Ralf Müller wrote:
Artur Skawina schrieb:
well, vdr w/ the recent cUnbufferedFile changes was flushing the data buffers in huge burst; this was even worse than slowly filling up the caches -- the large (IIRC ~10M) bursts caused latency problems (apps visibly freezing etc).
Does this freezing apply to local disk access or only to network filesystems. My personal VDR is a dedicated to VDR usage system which uses a local hard disk for storage. So I don't have applications parallel to vdr which can freeze nor I can actually test behaviour on network devices. Seems you have both of this extra features so it would be nice to know more about this.
the freezing certainly applies to NFS -- it shows clearly if you have some kind of monitor app graphing network traffic. It may just be the huge amount of data shifted and associated cpu load, but the delays are noticeable for non-rt apps running on the same machine. It's rather obvious when eg watching tv using xawtv while recording. As to the local disk case -- i'm not sure of the impact -- most of my vdr data goes over NFS, and this was what made me look at the code. There could be less of a problem w/ local disks, or I simply didn't realize the correlation w/ vdr activity as i, unlike network traffic, do not have a local IO graph on screen :)
(i _think_ i verified w/ vmstat that local disks were not immune to this, but right now i no longer remember the details, so can't really be sure)

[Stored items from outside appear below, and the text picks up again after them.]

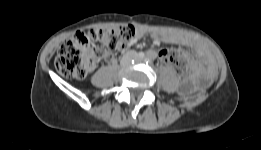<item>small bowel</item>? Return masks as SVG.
<instances>
[{"label":"small bowel","instance_id":"obj_1","mask_svg":"<svg viewBox=\"0 0 261 150\" xmlns=\"http://www.w3.org/2000/svg\"><path fill=\"white\" fill-rule=\"evenodd\" d=\"M147 34H150L152 40L155 43L174 44V45H180L192 49L196 57L200 59L202 63L205 65V68H203L198 63H195L193 65L194 80L190 85L187 86V89H190L192 86L196 84L202 83L204 79L210 77L214 73L215 71L214 61L209 51L205 47V45L199 42L198 40L183 35H170L161 32H149L145 28L137 29L135 40H138ZM163 52L164 50H160L158 52L155 50H149L147 54L153 58L159 57L164 62V57L162 55Z\"/></svg>","mask_w":261,"mask_h":150}]
</instances>
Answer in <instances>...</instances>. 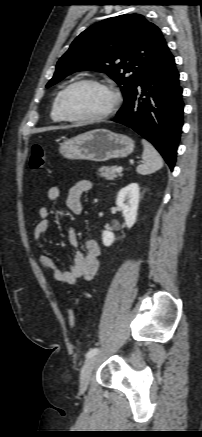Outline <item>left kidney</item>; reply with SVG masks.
<instances>
[{
	"mask_svg": "<svg viewBox=\"0 0 202 437\" xmlns=\"http://www.w3.org/2000/svg\"><path fill=\"white\" fill-rule=\"evenodd\" d=\"M139 193L140 188L137 183H130L118 192L116 205L122 210L127 228H131L136 222ZM102 241L105 246H110L115 241V235L109 230H104Z\"/></svg>",
	"mask_w": 202,
	"mask_h": 437,
	"instance_id": "1",
	"label": "left kidney"
}]
</instances>
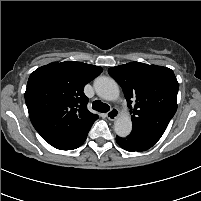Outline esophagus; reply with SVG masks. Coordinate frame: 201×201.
<instances>
[{"label": "esophagus", "mask_w": 201, "mask_h": 201, "mask_svg": "<svg viewBox=\"0 0 201 201\" xmlns=\"http://www.w3.org/2000/svg\"><path fill=\"white\" fill-rule=\"evenodd\" d=\"M106 115L109 120L113 121L119 116V111L116 108H112Z\"/></svg>", "instance_id": "34e87169"}]
</instances>
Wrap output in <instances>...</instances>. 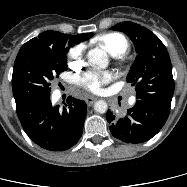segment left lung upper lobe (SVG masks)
<instances>
[{"mask_svg":"<svg viewBox=\"0 0 187 187\" xmlns=\"http://www.w3.org/2000/svg\"><path fill=\"white\" fill-rule=\"evenodd\" d=\"M111 29L124 32L135 45L137 57L126 81L135 86L136 98L170 109L175 86L164 44L150 30L133 22L119 23Z\"/></svg>","mask_w":187,"mask_h":187,"instance_id":"left-lung-upper-lobe-1","label":"left lung upper lobe"}]
</instances>
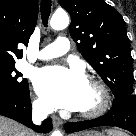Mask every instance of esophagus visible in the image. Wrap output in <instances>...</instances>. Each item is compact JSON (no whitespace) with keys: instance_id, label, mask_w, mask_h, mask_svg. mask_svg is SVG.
<instances>
[{"instance_id":"1","label":"esophagus","mask_w":136,"mask_h":136,"mask_svg":"<svg viewBox=\"0 0 136 136\" xmlns=\"http://www.w3.org/2000/svg\"><path fill=\"white\" fill-rule=\"evenodd\" d=\"M52 123H53V126H54L55 128H57V127H59L60 125H62V120H61L59 117L53 115V116H52Z\"/></svg>"}]
</instances>
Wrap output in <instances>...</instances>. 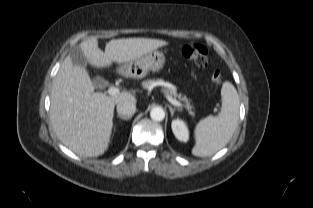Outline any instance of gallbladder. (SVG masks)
I'll list each match as a JSON object with an SVG mask.
<instances>
[{"instance_id":"obj_1","label":"gallbladder","mask_w":313,"mask_h":208,"mask_svg":"<svg viewBox=\"0 0 313 208\" xmlns=\"http://www.w3.org/2000/svg\"><path fill=\"white\" fill-rule=\"evenodd\" d=\"M69 55L71 57L72 62L81 68H85L87 65V59L79 46H74ZM93 84L96 88L101 89L106 85V80L101 76H96L93 78Z\"/></svg>"}]
</instances>
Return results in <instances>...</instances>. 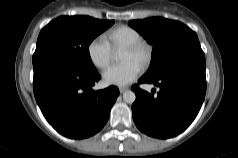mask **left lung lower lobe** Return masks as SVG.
Segmentation results:
<instances>
[{
    "label": "left lung lower lobe",
    "mask_w": 238,
    "mask_h": 158,
    "mask_svg": "<svg viewBox=\"0 0 238 158\" xmlns=\"http://www.w3.org/2000/svg\"><path fill=\"white\" fill-rule=\"evenodd\" d=\"M205 57L178 62L153 78L141 77L138 83H153L157 95L132 86L136 100L132 115L138 129L152 137L170 138L184 131L197 116L206 93Z\"/></svg>",
    "instance_id": "obj_1"
}]
</instances>
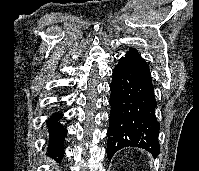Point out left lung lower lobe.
Listing matches in <instances>:
<instances>
[{"mask_svg":"<svg viewBox=\"0 0 199 171\" xmlns=\"http://www.w3.org/2000/svg\"><path fill=\"white\" fill-rule=\"evenodd\" d=\"M107 155L124 147L160 153V125L155 116L157 102L147 62L131 48L113 70Z\"/></svg>","mask_w":199,"mask_h":171,"instance_id":"1","label":"left lung lower lobe"}]
</instances>
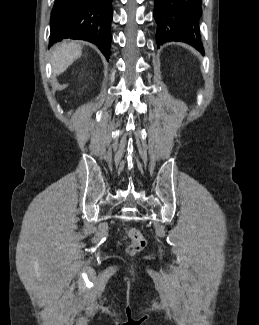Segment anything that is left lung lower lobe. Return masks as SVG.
<instances>
[{"mask_svg": "<svg viewBox=\"0 0 259 325\" xmlns=\"http://www.w3.org/2000/svg\"><path fill=\"white\" fill-rule=\"evenodd\" d=\"M202 0H155L158 47L166 42H185L204 52L199 21Z\"/></svg>", "mask_w": 259, "mask_h": 325, "instance_id": "left-lung-lower-lobe-1", "label": "left lung lower lobe"}]
</instances>
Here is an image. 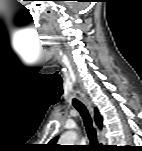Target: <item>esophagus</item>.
<instances>
[{"label": "esophagus", "mask_w": 142, "mask_h": 151, "mask_svg": "<svg viewBox=\"0 0 142 151\" xmlns=\"http://www.w3.org/2000/svg\"><path fill=\"white\" fill-rule=\"evenodd\" d=\"M81 96H82V98H83L84 103L88 106V108L91 109V104H90V102L87 100V98H86L83 94H81Z\"/></svg>", "instance_id": "obj_1"}]
</instances>
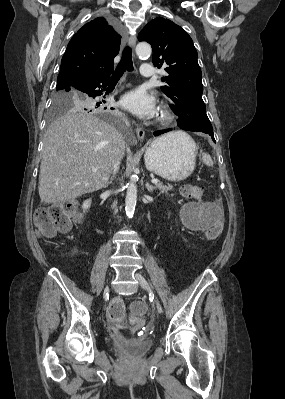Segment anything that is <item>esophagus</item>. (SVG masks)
<instances>
[{"instance_id":"34e87169","label":"esophagus","mask_w":285,"mask_h":399,"mask_svg":"<svg viewBox=\"0 0 285 399\" xmlns=\"http://www.w3.org/2000/svg\"><path fill=\"white\" fill-rule=\"evenodd\" d=\"M128 44L130 47L134 48V46L136 44V35H134V34L130 35V37L128 38ZM136 134H137V137L139 140H143V138L145 136V131L143 128L137 127Z\"/></svg>"}]
</instances>
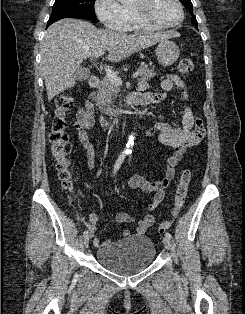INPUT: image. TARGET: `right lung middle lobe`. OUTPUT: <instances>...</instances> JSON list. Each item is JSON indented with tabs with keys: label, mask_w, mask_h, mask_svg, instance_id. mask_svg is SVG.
<instances>
[{
	"label": "right lung middle lobe",
	"mask_w": 245,
	"mask_h": 314,
	"mask_svg": "<svg viewBox=\"0 0 245 314\" xmlns=\"http://www.w3.org/2000/svg\"><path fill=\"white\" fill-rule=\"evenodd\" d=\"M95 0H55L49 20L81 17L96 19Z\"/></svg>",
	"instance_id": "dd1d6c3e"
}]
</instances>
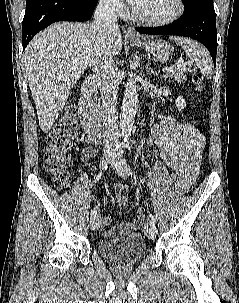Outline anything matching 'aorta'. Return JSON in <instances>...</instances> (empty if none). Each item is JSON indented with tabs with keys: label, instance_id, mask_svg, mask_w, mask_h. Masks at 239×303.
<instances>
[{
	"label": "aorta",
	"instance_id": "obj_1",
	"mask_svg": "<svg viewBox=\"0 0 239 303\" xmlns=\"http://www.w3.org/2000/svg\"><path fill=\"white\" fill-rule=\"evenodd\" d=\"M138 105L137 85L132 79H130L125 85L119 118L121 136L124 138V141H127L131 135Z\"/></svg>",
	"mask_w": 239,
	"mask_h": 303
}]
</instances>
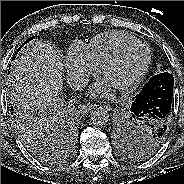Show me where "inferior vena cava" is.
Masks as SVG:
<instances>
[{
	"label": "inferior vena cava",
	"instance_id": "inferior-vena-cava-1",
	"mask_svg": "<svg viewBox=\"0 0 184 184\" xmlns=\"http://www.w3.org/2000/svg\"><path fill=\"white\" fill-rule=\"evenodd\" d=\"M88 78L81 75H74L68 79V83L74 90H81L88 84Z\"/></svg>",
	"mask_w": 184,
	"mask_h": 184
}]
</instances>
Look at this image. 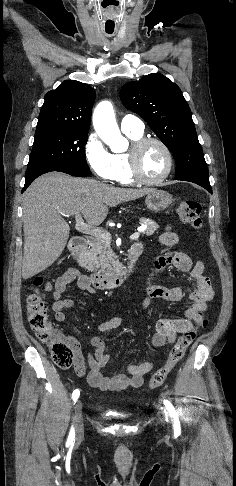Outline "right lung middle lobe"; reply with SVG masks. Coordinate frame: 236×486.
Instances as JSON below:
<instances>
[{"label":"right lung middle lobe","instance_id":"dd1d6c3e","mask_svg":"<svg viewBox=\"0 0 236 486\" xmlns=\"http://www.w3.org/2000/svg\"><path fill=\"white\" fill-rule=\"evenodd\" d=\"M88 131L60 128L36 129L27 168L37 165L89 169L85 159Z\"/></svg>","mask_w":236,"mask_h":486}]
</instances>
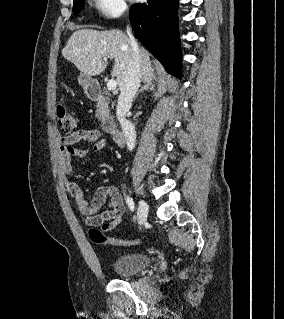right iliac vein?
<instances>
[{"instance_id": "1", "label": "right iliac vein", "mask_w": 284, "mask_h": 319, "mask_svg": "<svg viewBox=\"0 0 284 319\" xmlns=\"http://www.w3.org/2000/svg\"><path fill=\"white\" fill-rule=\"evenodd\" d=\"M148 212L149 208L147 203L144 200H140L137 211V219L140 225L147 220Z\"/></svg>"}]
</instances>
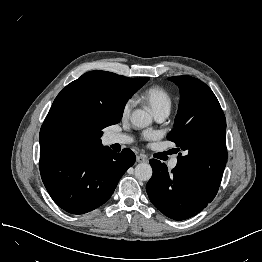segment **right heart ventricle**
I'll return each instance as SVG.
<instances>
[{"label":"right heart ventricle","mask_w":262,"mask_h":262,"mask_svg":"<svg viewBox=\"0 0 262 262\" xmlns=\"http://www.w3.org/2000/svg\"><path fill=\"white\" fill-rule=\"evenodd\" d=\"M142 99L147 102L154 114L163 109L170 110L172 106L171 95L159 86H152L146 89L142 94Z\"/></svg>","instance_id":"right-heart-ventricle-1"}]
</instances>
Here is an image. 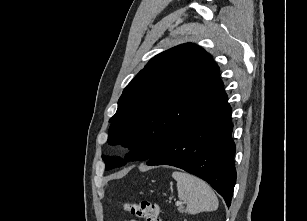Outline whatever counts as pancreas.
I'll return each instance as SVG.
<instances>
[{
  "label": "pancreas",
  "mask_w": 307,
  "mask_h": 221,
  "mask_svg": "<svg viewBox=\"0 0 307 221\" xmlns=\"http://www.w3.org/2000/svg\"><path fill=\"white\" fill-rule=\"evenodd\" d=\"M179 211H181V212H182V211H183V207H180V208H179Z\"/></svg>",
  "instance_id": "obj_1"
}]
</instances>
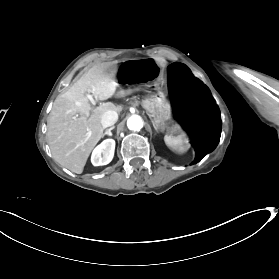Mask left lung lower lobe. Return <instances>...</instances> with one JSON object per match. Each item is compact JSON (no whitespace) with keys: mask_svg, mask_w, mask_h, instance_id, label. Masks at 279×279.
<instances>
[{"mask_svg":"<svg viewBox=\"0 0 279 279\" xmlns=\"http://www.w3.org/2000/svg\"><path fill=\"white\" fill-rule=\"evenodd\" d=\"M168 90L173 107L181 113L195 133V160L199 162L218 145L221 116L208 88L182 63L167 69Z\"/></svg>","mask_w":279,"mask_h":279,"instance_id":"left-lung-lower-lobe-1","label":"left lung lower lobe"}]
</instances>
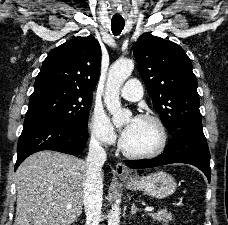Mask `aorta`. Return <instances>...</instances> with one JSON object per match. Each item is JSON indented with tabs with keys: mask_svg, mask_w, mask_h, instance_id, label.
<instances>
[{
	"mask_svg": "<svg viewBox=\"0 0 228 225\" xmlns=\"http://www.w3.org/2000/svg\"><path fill=\"white\" fill-rule=\"evenodd\" d=\"M133 68L134 62L131 58H120V60L113 62L109 68L104 102L107 110L112 115V123L115 127L124 125L128 117L132 115L131 110L122 108L119 92L123 82L130 76ZM108 225H120V209L118 207H112L108 215Z\"/></svg>",
	"mask_w": 228,
	"mask_h": 225,
	"instance_id": "aorta-1",
	"label": "aorta"
}]
</instances>
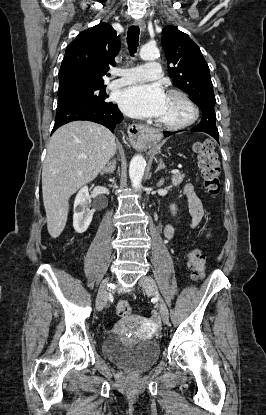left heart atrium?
<instances>
[{
    "label": "left heart atrium",
    "mask_w": 266,
    "mask_h": 415,
    "mask_svg": "<svg viewBox=\"0 0 266 415\" xmlns=\"http://www.w3.org/2000/svg\"><path fill=\"white\" fill-rule=\"evenodd\" d=\"M167 96L158 84H140L125 89L120 97L122 111L133 118H158Z\"/></svg>",
    "instance_id": "39dd6f15"
}]
</instances>
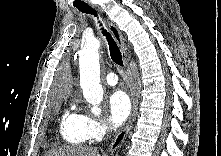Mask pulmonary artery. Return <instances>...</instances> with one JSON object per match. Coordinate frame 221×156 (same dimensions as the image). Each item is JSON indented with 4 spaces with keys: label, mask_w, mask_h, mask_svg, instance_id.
Returning <instances> with one entry per match:
<instances>
[{
    "label": "pulmonary artery",
    "mask_w": 221,
    "mask_h": 156,
    "mask_svg": "<svg viewBox=\"0 0 221 156\" xmlns=\"http://www.w3.org/2000/svg\"><path fill=\"white\" fill-rule=\"evenodd\" d=\"M106 82L111 85L114 86L117 84L118 82V77L114 72H110L106 75Z\"/></svg>",
    "instance_id": "1"
}]
</instances>
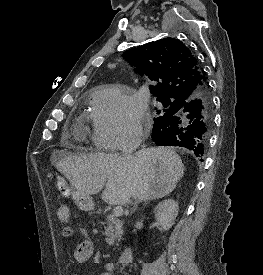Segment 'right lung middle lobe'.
Returning a JSON list of instances; mask_svg holds the SVG:
<instances>
[{
    "mask_svg": "<svg viewBox=\"0 0 263 275\" xmlns=\"http://www.w3.org/2000/svg\"><path fill=\"white\" fill-rule=\"evenodd\" d=\"M158 101L162 103V105L164 106V109L157 110V114L159 116L157 118H154V122L170 117L179 108V102L176 100H173L170 98H158ZM168 106L170 107L167 108Z\"/></svg>",
    "mask_w": 263,
    "mask_h": 275,
    "instance_id": "dd1d6c3e",
    "label": "right lung middle lobe"
}]
</instances>
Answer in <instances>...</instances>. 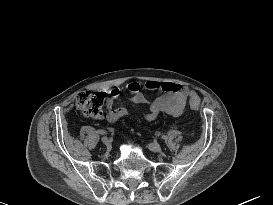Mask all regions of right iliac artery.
<instances>
[{"label": "right iliac artery", "mask_w": 273, "mask_h": 205, "mask_svg": "<svg viewBox=\"0 0 273 205\" xmlns=\"http://www.w3.org/2000/svg\"><path fill=\"white\" fill-rule=\"evenodd\" d=\"M98 132L101 133V134H106L107 133L106 131H103V130H99Z\"/></svg>", "instance_id": "1"}]
</instances>
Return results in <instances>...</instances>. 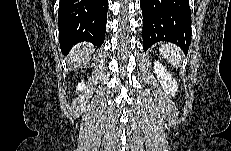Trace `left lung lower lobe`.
Masks as SVG:
<instances>
[{"label": "left lung lower lobe", "mask_w": 231, "mask_h": 151, "mask_svg": "<svg viewBox=\"0 0 231 151\" xmlns=\"http://www.w3.org/2000/svg\"><path fill=\"white\" fill-rule=\"evenodd\" d=\"M143 14V49L158 41L181 47L191 43V10L188 0H140Z\"/></svg>", "instance_id": "left-lung-lower-lobe-1"}]
</instances>
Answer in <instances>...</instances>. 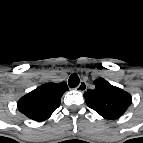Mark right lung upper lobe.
<instances>
[{
	"mask_svg": "<svg viewBox=\"0 0 143 143\" xmlns=\"http://www.w3.org/2000/svg\"><path fill=\"white\" fill-rule=\"evenodd\" d=\"M67 90L64 82L43 84L18 101V110L30 119L44 121L60 106Z\"/></svg>",
	"mask_w": 143,
	"mask_h": 143,
	"instance_id": "cb5924a9",
	"label": "right lung upper lobe"
}]
</instances>
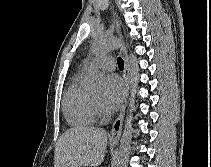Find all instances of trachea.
<instances>
[{
	"instance_id": "1",
	"label": "trachea",
	"mask_w": 211,
	"mask_h": 167,
	"mask_svg": "<svg viewBox=\"0 0 211 167\" xmlns=\"http://www.w3.org/2000/svg\"><path fill=\"white\" fill-rule=\"evenodd\" d=\"M118 67L121 70L124 68V61L121 57L118 58Z\"/></svg>"
}]
</instances>
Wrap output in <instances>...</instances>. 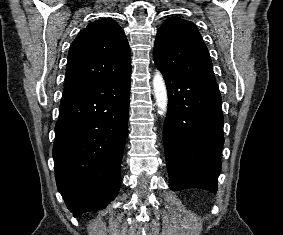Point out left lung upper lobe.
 <instances>
[{
	"instance_id": "1",
	"label": "left lung upper lobe",
	"mask_w": 283,
	"mask_h": 235,
	"mask_svg": "<svg viewBox=\"0 0 283 235\" xmlns=\"http://www.w3.org/2000/svg\"><path fill=\"white\" fill-rule=\"evenodd\" d=\"M153 58L163 71H173L204 81L216 82L207 47L190 21L171 17L159 28Z\"/></svg>"
}]
</instances>
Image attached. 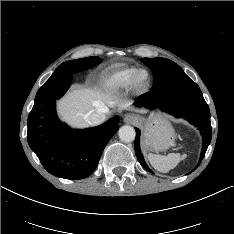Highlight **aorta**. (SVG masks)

For local usage I found that IO interruptions of less then a second (10 MB burst writes on disks which give a hell lot more then 10MB/sec) have no negative side effects. But I can imagine that on 10Mbit ethernet it could be hard to have these bursts ... I did not think about this when writing the initial patch ...
it's a problem even on 100mbit -- while the fileserver certainly can accept sustained 10M/s data for several seconds (at least), it's the client, ie vdr-box, that does not behave well -- it sits almost completely idle for minutes (zero network traffic, no writeback at all), and then goes busy for a second or so. I first tried various priority changes, but didn't see any visible improvement. Having vdr running at low prio isn't really an option anyway.
Another issue could be the fsync calls -- at least on ext3 these apparently behave very similar to sync(2)...
This patch makes vdr use a much more aggressive disk access strategy. Writes are flushed out almost immediately and the IO is more evenly distributed. While recording and/or replaying the caches do not grow and when vdr is done accessing a video file all cached data from that file is dropped.
Actually with the patch you attached my cache _does_ grow. It does not only grow - it displaces the inode cache, to avoid this the initial patch has been created. To make it worse - when cutting a recording and have the newly cut recording replayed at the same time I have major hangs in replay.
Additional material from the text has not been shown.